Rector Meinhard Lukas is excited about the new possibilities: "The Ö1 Box at the Learning Center takes research possibilities at the JKU to a whole new level. I am proud that we have one of the most important contemporary sources of historical collections pertaining to contemporary Austrian history here on campus and would like to thank Ö1 for this great opportunity."

Martin Bernhofer, head of programming at Ö1, added: "The new Ö1 Box at the Johannes Kepler University Linz provides access to the ORF archives, making the vast Ö1 archives in science and education available for scholarly use. Ö1’s presence at the interface of scholarly research, investigation, and audience contact is also part of our 'mission statement' as we open the station to be a part of knowledge transfer and communication between academia and the public. We are pleased that such an openly accessible and attractive location has been created in Linz for this purpose and we are excited about new projects and dialog about science and research in a social context."

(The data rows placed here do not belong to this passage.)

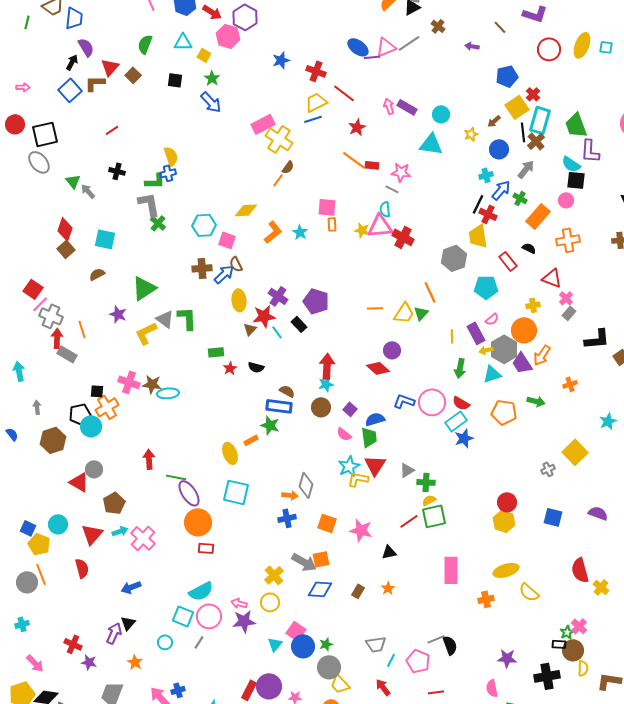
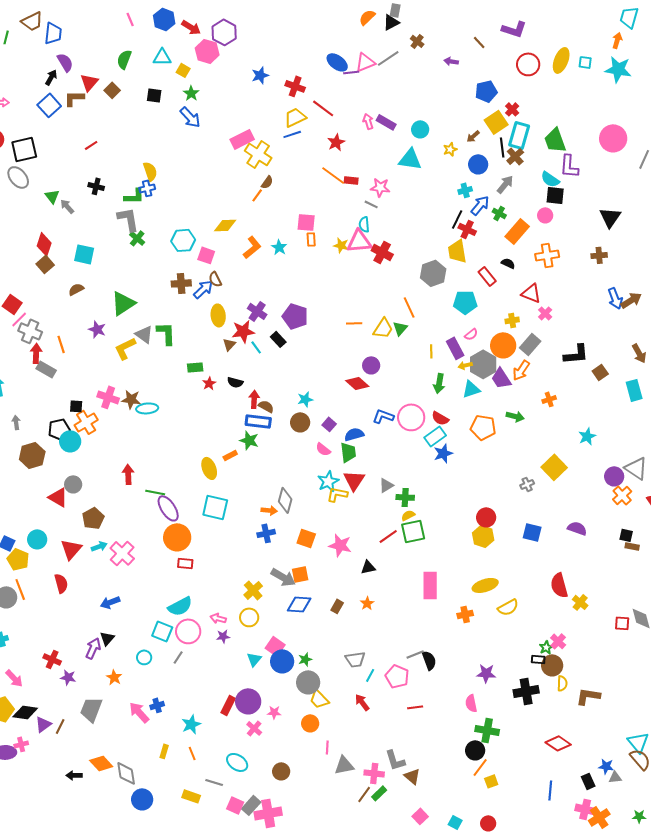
gray rectangle: (569, 313) -> (530, 344), moved, size x1.5
red arrow: (327, 366) -> (254, 399), moved, size x0.7
yellow semicircle: (529, 592) -> (508, 607), turned -70
purple star: (244, 621) -> (223, 636), size x0.6

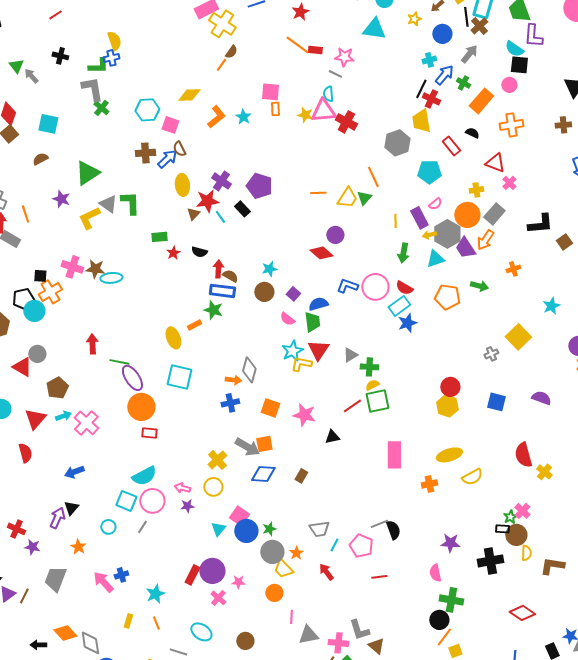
orange star: (367, 603) -> (296, 553), moved

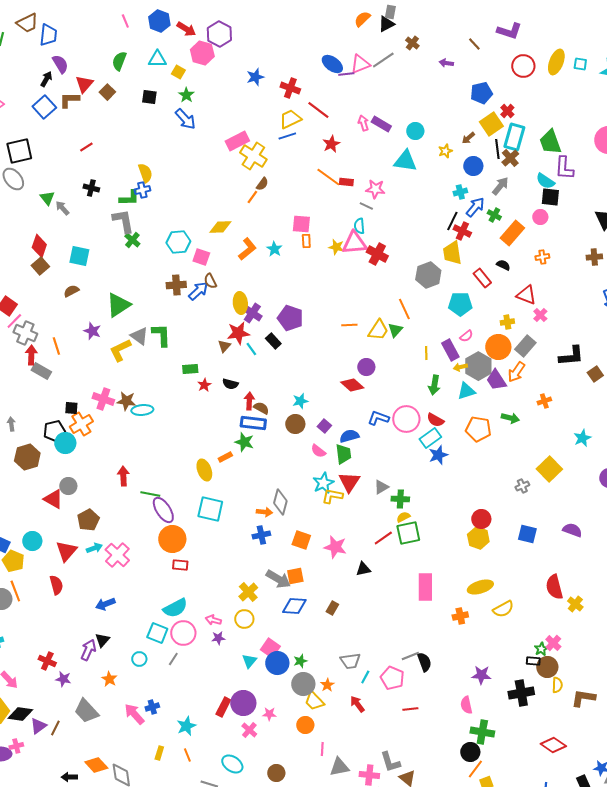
orange cross: (511, 125) -> (542, 257), size x0.6
yellow ellipse: (182, 185) -> (240, 303), moved
gray trapezoid: (55, 579) -> (86, 711), turned -64

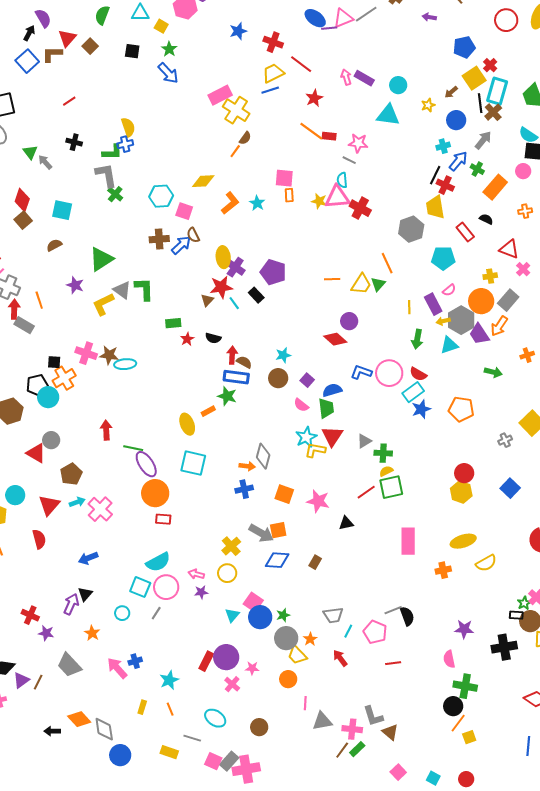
orange pentagon: (478, 429) -> (461, 409), moved
blue square: (527, 534) -> (510, 488), turned 30

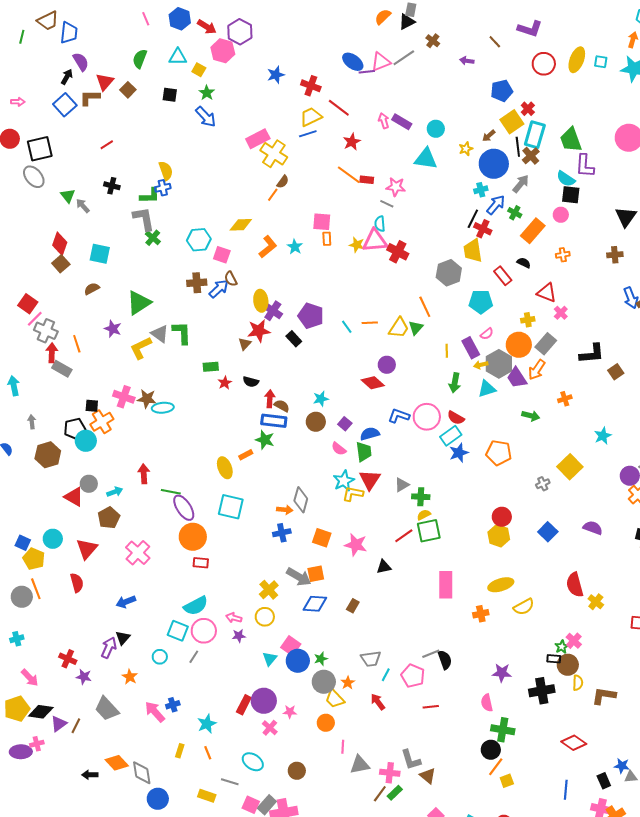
blue circle: (456, 120) -> (494, 164), size x1.5
cyan line: (234, 303) -> (347, 327), moved
cyan arrow: (77, 502) -> (115, 492), moved

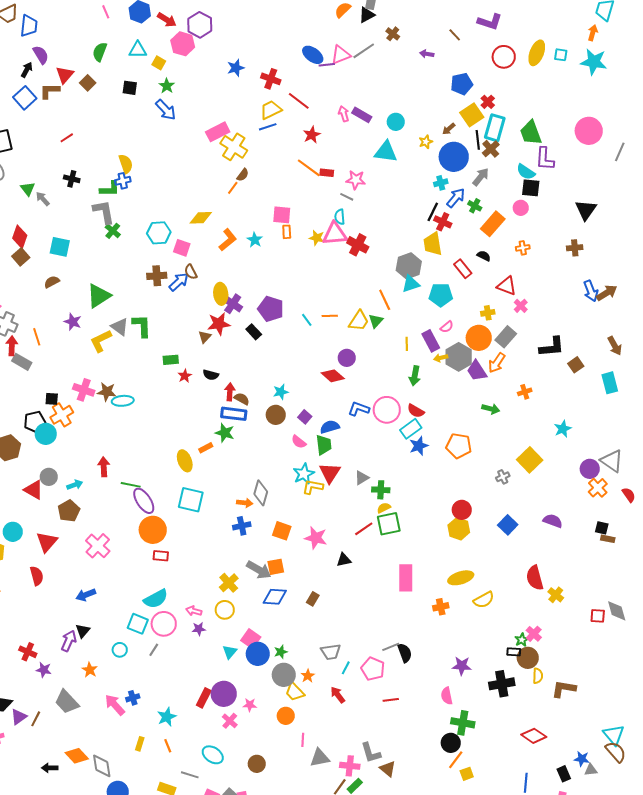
cyan triangle: (487, 389) -> (411, 284), moved

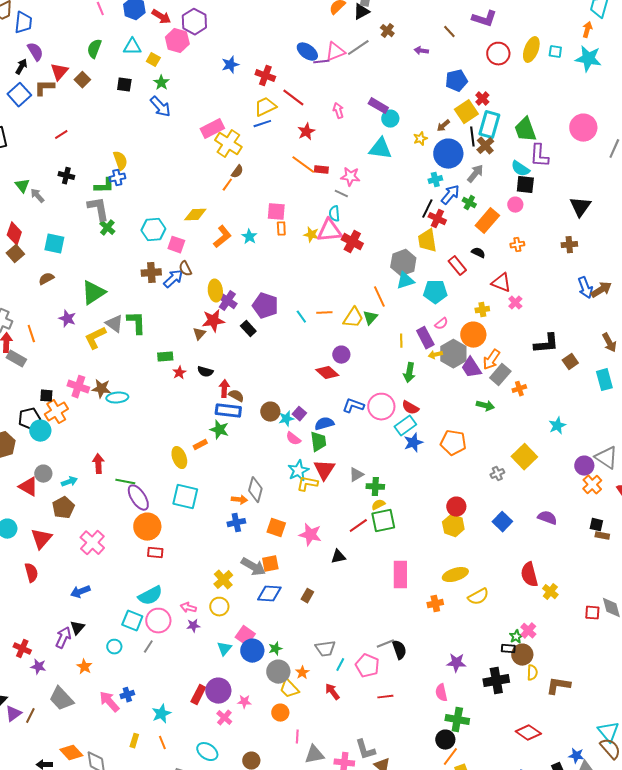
purple rectangle: (362, 115) -> (378, 106), moved
gray rectangle: (506, 337) -> (500, 375), moved
cyan star: (281, 392) -> (286, 419), moved

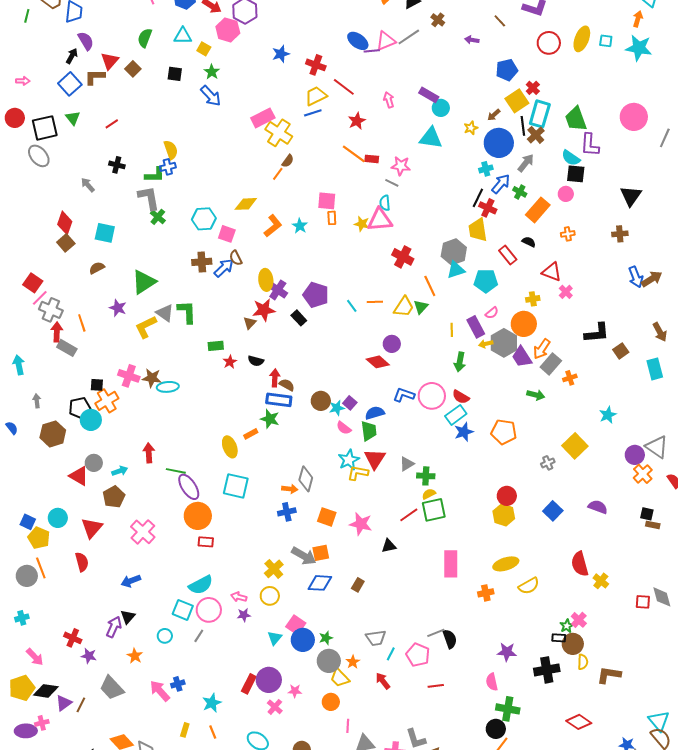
green triangle: (22, 186) -> (73, 118), moved
red cross: (352, 242) -> (403, 257), moved

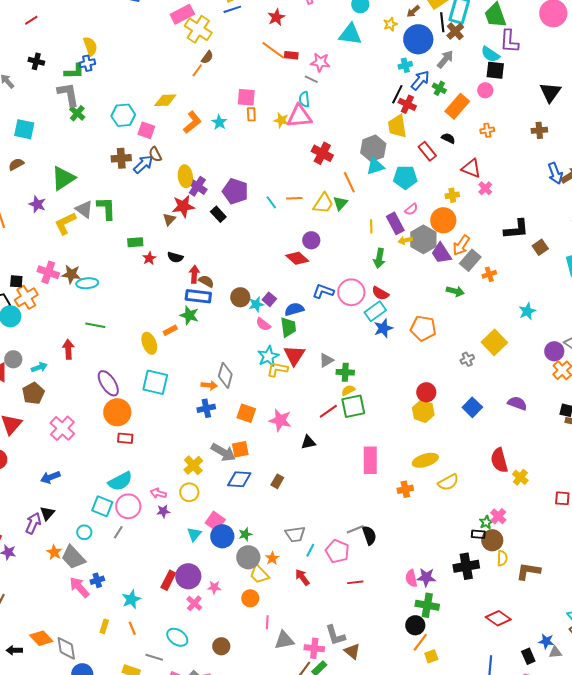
green line: (176, 471) -> (95, 325), moved
purple star: (507, 652) -> (426, 577), moved
gray trapezoid: (112, 688) -> (73, 557), moved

Herbert Hayduck, head of the ORF archives, stated: "The research station at the Johannes Kepler University Linz gives academics and scientists direct access to approximately seven million database documents at the ORF archives as well as corresponding audio and video media. This provides direct access to one of the most important sources of contemporary Austrian history for scholarly use. In this regard, we are building a virtual bridge between academia and the ORF archives; audiovisual documents will be directly available to students and educators to support their research. For the past several years, similar ORF archive stations at other Austrian universities have become successful models, stimulating and facilitating a wide range of collaboration efforts between academia and ORF. We are developing the concept further in Linz and the ORF archive resources are being embedded as part of a broad connection between Ö1 and academia. We are excited to see what additional projects will yield!"